Yodle Introduces an Online Reviews Management Solution

New York, NY – March 13, 2014 – Yodle, a leader in local marketing automation, today announced two new products – reviews management and photo syndication. The products help small businesses gain additional credibility online, improve organic ranking, and find and keep more customers. Yodle’s reviews management solution makes it simple for small businesses to generate, promote, and respond to online reviews from their customers, while its photo syndication offering enables clients to easily upload pictures of their business that Yodle then rapidly distributes across multiple online channels.

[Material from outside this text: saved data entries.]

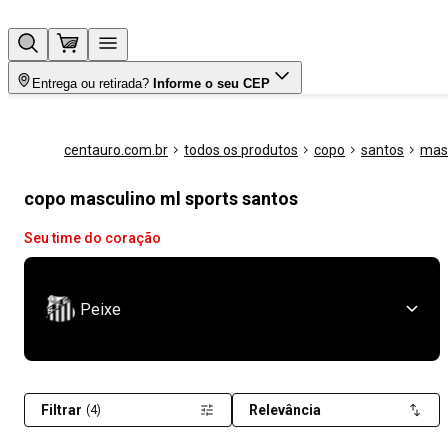
Entrega ou retirada?
Informe o seu CEP
centauro.com.br
todos os produtos
copo
santos
mas
copo masculino ml sports santos
Seu time do coração
Peixe
Filtrar
Relevância
(4)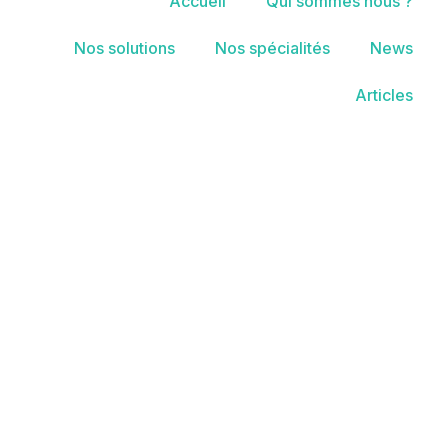
Accueil
Qui sommes nous ?
Nos solutions
Nos spécialités
News
Articles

“We secured more than 20 customer reviews in just our first month of working with Yodle and it was easy to make it happen. These reviews give our business a lot more credibility,” said Corey Phillips, owner of P & M Services, a tree care company in Englewood, Florida, and a Yodle client since January 2014. “Being able to share photos has also made a huge difference because it increases awareness of the type of work that we do and enables us to better showcase our business.”

Court Cunningham, CEO at Yodle, stated: “Research shows that having reviews and sharing new photos significantly impacts a small business’ ability to acquire and retain customers. We are offering powerful online tools to small businesses that provide them with an effective and efficient way to market themselves.”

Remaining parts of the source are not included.